Por Thayla Mirian dos Santos, advogada em Araúz Advogados.


A Recuperação Judicial é instituto previsto na legislação brasileira como forma de preservar a função social da empresa. A preservação da empresa, ao invés de sua falência, é de interesse de toda sociedade, já que aumenta a probabilidade de pagamento de seus débitos, promove a manutenção dos empregos e benéfica para a economia.

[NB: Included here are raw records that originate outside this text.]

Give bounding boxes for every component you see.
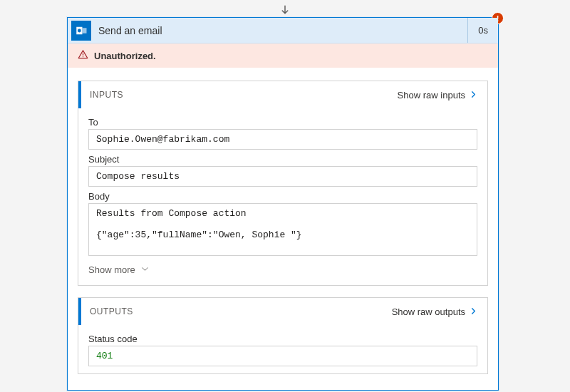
to-value[interactable]: Sophie.Owen@fabrikam.com: [88, 129, 477, 150]
inputs-title: INPUTS: [90, 90, 123, 100]
outputs-section: OUTPUTS Show raw outputs Status code 401: [78, 297, 488, 374]
show-raw-inputs-label: Show raw inputs: [398, 90, 465, 100]
show-raw-outputs-label: Show raw outputs: [392, 306, 465, 317]
chevron-right-icon: [470, 306, 477, 317]
svg-point-4: [83, 56, 83, 57]
body-value[interactable]: Results from Compose action {"age":35,"f…: [88, 203, 477, 256]
card-header[interactable]: Send an email 0s: [68, 18, 498, 43]
show-raw-outputs-link[interactable]: Show raw outputs: [392, 306, 477, 317]
outlook-icon: [71, 21, 91, 41]
show-more-label: Show more: [88, 264, 135, 275]
action-duration: 0s: [467, 18, 498, 43]
status-code-label: Status code: [88, 334, 477, 344]
svg-point-2: [78, 29, 81, 32]
action-card: ! Send an email 0s Unauthorized. INPUTS …: [67, 17, 499, 391]
status-code-value[interactable]: 401: [88, 346, 477, 366]
to-label: To: [88, 117, 477, 128]
chevron-right-icon: [470, 90, 477, 100]
show-more-button[interactable]: Show more: [88, 264, 477, 278]
subject-value[interactable]: Compose results: [88, 166, 477, 187]
show-raw-inputs-link[interactable]: Show raw inputs: [398, 90, 477, 100]
subject-label: Subject: [88, 154, 477, 165]
error-banner: Unauthorized.: [68, 43, 498, 68]
chevron-down-icon: [141, 264, 149, 275]
error-message: Unauthorized.: [94, 51, 156, 61]
warning-icon: [78, 49, 88, 62]
svg-rect-1: [83, 28, 87, 33]
body-label: Body: [88, 191, 477, 202]
inputs-section: INPUTS Show raw inputs To Sophie.Owen@fa…: [78, 81, 488, 286]
action-title: Send an email: [98, 25, 162, 36]
outputs-title: OUTPUTS: [90, 306, 133, 316]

O instituto da recuperação é destinado aos empresários, ou seja, pessoa jurídica que exerce profissionalmente, com habitualidade e fim lucrativo, atividade econômica organizada para a produção ou circulação de bens ou de serviços, conforme Sérgio Campinho (2017, pp. 37 e 38).


Quando falamos em produtores rurais, a importância de impedir a falência é extrema, já que a atividade agrícola representa 25% do Produto Interno Brasileiro - PIB e 43% das receitas de exportação do País (GONÇALVES, CARVALHO, 2021, [s/p]).

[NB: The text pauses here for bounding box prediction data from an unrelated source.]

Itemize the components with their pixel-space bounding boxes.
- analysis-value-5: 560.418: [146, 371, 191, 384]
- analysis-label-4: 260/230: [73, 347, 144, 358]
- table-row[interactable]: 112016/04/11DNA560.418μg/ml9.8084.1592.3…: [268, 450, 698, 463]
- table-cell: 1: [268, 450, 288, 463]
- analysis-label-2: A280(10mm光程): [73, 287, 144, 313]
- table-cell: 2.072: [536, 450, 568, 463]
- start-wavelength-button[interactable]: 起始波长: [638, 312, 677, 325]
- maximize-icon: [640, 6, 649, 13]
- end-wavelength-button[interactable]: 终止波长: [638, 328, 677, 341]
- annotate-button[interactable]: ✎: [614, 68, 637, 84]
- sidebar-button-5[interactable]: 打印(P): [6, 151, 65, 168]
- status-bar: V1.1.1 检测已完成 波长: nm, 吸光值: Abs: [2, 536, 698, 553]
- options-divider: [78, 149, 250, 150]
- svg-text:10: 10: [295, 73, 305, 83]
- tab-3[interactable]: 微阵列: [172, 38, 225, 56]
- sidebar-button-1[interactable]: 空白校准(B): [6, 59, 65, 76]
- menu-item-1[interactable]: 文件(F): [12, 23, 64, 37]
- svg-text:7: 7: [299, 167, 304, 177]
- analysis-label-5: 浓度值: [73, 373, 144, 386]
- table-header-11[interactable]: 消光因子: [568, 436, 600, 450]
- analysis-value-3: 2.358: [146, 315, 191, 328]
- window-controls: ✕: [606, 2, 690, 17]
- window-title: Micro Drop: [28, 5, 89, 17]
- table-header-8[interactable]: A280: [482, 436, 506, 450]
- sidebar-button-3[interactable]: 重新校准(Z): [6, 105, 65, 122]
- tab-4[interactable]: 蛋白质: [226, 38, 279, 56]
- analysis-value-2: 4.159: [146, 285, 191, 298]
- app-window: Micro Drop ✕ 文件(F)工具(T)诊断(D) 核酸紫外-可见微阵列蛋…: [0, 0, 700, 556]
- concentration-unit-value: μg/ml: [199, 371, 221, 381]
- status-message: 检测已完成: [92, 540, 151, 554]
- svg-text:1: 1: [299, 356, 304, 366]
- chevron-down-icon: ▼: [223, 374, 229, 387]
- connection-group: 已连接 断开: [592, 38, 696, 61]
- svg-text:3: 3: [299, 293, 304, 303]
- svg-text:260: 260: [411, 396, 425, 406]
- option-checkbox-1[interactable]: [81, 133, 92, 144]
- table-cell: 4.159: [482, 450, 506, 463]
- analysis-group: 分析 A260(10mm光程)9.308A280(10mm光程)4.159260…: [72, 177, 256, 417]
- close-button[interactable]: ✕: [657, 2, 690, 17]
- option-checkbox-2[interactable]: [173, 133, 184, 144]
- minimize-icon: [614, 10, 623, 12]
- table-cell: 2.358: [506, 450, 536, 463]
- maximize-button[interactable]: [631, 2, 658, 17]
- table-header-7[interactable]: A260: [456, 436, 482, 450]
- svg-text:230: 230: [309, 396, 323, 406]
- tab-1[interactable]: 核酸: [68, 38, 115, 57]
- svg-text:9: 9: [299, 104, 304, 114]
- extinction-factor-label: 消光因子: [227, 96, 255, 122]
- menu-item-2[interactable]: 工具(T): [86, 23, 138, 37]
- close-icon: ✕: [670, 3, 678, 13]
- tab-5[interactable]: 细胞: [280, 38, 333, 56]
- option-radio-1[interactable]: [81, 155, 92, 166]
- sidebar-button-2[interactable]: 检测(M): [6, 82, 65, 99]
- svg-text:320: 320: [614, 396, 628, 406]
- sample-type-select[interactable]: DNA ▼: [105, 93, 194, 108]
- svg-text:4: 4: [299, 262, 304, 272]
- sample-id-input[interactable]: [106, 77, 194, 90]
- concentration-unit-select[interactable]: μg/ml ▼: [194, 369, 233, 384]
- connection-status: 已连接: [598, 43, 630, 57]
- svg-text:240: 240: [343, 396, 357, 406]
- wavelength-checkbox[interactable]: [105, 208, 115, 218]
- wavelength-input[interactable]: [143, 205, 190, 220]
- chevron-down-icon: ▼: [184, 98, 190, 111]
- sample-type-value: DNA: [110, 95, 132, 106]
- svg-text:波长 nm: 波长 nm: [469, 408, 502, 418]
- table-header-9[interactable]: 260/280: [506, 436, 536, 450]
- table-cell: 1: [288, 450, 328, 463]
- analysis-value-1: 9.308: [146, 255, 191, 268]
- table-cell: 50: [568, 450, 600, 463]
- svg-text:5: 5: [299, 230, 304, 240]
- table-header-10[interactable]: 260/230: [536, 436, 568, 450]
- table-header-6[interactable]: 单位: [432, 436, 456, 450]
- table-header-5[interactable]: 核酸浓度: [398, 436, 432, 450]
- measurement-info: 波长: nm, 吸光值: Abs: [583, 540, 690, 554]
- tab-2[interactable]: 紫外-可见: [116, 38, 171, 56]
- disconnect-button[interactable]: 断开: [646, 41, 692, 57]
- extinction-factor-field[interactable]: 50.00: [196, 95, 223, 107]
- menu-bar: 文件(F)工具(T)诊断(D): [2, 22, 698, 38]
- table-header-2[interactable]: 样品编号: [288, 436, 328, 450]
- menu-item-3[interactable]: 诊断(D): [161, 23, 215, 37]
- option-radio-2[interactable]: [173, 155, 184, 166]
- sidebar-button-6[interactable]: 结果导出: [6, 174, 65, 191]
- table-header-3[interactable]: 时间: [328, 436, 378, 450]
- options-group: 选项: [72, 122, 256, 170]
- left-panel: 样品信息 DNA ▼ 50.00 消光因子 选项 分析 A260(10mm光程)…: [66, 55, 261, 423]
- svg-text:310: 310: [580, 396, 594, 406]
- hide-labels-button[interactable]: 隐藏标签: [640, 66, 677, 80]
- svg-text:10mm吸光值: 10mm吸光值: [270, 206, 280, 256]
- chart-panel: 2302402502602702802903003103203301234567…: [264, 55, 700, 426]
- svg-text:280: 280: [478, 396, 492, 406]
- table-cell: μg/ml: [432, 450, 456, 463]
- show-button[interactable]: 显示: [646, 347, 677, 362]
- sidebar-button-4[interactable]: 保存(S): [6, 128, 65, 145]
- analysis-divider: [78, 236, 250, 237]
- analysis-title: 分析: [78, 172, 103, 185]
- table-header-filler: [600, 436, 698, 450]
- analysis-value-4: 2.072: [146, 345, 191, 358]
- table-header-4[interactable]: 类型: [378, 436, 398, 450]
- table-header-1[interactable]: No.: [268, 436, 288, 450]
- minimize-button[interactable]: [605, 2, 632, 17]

A possibilidade de o produtor rural requerer recuperação judicial gerava diversas dúvidas, já que este, muitas vezes, não se encontrava inscrito no Registro Público de Empresas Mercantis, e o art. 48, § 2º, da Lei de Recuperação Judicial e Falência exigia o registro há mais de dois anos.


O art. 971, do Código Civil, não obrigava o produtor rural se inscrever no Registro Público de Empresas Mercantis, embora este sabidamente desenvolva atividade econômica organizada para a produção ou a circulação de bens ou de serviços (cf. art. 966, do Código Civil).


Nessa esteira, havia divergência de entendimentos perante os Tribunais de Justiça Estaduais se a inscrição do produtor rural no Registro Público de Empresas Mercantis era obrigatória ou facultativa e, consequentemente, a natureza de inscrição como empresário seria declaratória ou constitutiva.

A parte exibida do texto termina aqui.